The exact gain investors see depends on the individual stock, but the S&P 500 typically increases by 1.3% during this time.¹

Factors That Contribute to the Santa Rally

Ultimately, the exact reason for the Santa Claus rally is a matter of speculation. But economists and stock market experts believe the following reasons may contribute to the phenomenon.²

  • Low trading volumes after Christmas: Immediately following Christmas, most institutional investors take the week off. This results in low trading volumes for both stocks and bonds, which may help other investors make purchases at lower prices. Less trading volume means less demand, which often causes prices to drop.

  • Tax loss harvesting: Some investors may try to sell some of their stocks at a loss to offset the gains made by other higher-performing investments. This helps reduce the amount of taxes they may owe for the year when they file. Selling at a loss may make stocks more affordable for buyers.
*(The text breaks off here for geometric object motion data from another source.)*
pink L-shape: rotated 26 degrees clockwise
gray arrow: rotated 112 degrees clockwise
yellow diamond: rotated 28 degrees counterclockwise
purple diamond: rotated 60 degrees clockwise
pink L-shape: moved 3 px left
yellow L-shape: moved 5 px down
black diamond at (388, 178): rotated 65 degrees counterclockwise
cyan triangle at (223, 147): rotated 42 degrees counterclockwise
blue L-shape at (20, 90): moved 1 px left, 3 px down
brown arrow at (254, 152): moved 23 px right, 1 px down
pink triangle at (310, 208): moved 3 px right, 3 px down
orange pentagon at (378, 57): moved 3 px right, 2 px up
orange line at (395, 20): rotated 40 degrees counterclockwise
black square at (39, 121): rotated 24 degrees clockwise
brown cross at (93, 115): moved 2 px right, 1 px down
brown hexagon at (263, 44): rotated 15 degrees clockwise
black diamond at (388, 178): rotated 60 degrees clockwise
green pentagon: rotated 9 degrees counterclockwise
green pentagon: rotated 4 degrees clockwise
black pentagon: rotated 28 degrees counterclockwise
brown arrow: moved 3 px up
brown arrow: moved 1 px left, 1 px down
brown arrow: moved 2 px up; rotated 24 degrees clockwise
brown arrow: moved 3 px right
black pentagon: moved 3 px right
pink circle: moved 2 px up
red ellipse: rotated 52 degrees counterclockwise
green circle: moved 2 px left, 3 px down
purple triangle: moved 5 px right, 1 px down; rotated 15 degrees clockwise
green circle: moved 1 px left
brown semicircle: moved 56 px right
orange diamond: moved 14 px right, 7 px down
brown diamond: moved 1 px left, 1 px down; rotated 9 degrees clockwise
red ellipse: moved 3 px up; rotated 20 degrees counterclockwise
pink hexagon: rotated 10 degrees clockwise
  • A general sense of optimism: The holidays often foster feelings of good will and hopefulness for the future. This may make people more inclined to invest and take chances on the market, resulting in an increase in prices and market performance. When there’s increased demand, prices tend to be higher.

  • Getting ahead of the January effect: During the first month of the new year, that optimism tends to carry through the market, increasing demand for new trades and thus causing an increase in prices for different investments. Many investors may take advantage of the rally to get into the market ahead of others.

  • More available money to invest: Many employers offer bonuses at the end of the year and some savvy investors use those bonuses to invest in stocks.

  • Established and predictable behavior: Since the Santa Claus rally happens almost every year, people tend to invest accordingly. And when people follow a pattern and expect it to recur, they effectively ensure that it will by repeating the behaviors that brought the pattern about in the first place.

Keep in mind that these reasons are just speculations. But there’s no arguing that the trend happens regularly, investors should consult with qualified financial professionals for advice specific to their particular circumstances.

Is the Santa Claus Rally Real?

Though the gains the market sees are historically minimal with an average of 1.3%, there’s no denying that the rally is real. It’s been observed 58 times since the S&P 500 became what we know it to be today in 1950.³ Though there’s no guarantee that the rally will happen every year—a lot depends on the market and the economy leading up to the holidays—historic trends suggest that the rally will continue to occur most years.⁴

Final Thoughts

The Santa Claus Rally is a time where slight gains may be seen in the stock market at the end of the year. The phenomenon happens most years, but the historical gains are minimal.

Keep in mind that investing is just one way that you may be able to build your wealth. You could also put your savings to work for you by using a high-yield savings account or other saving product.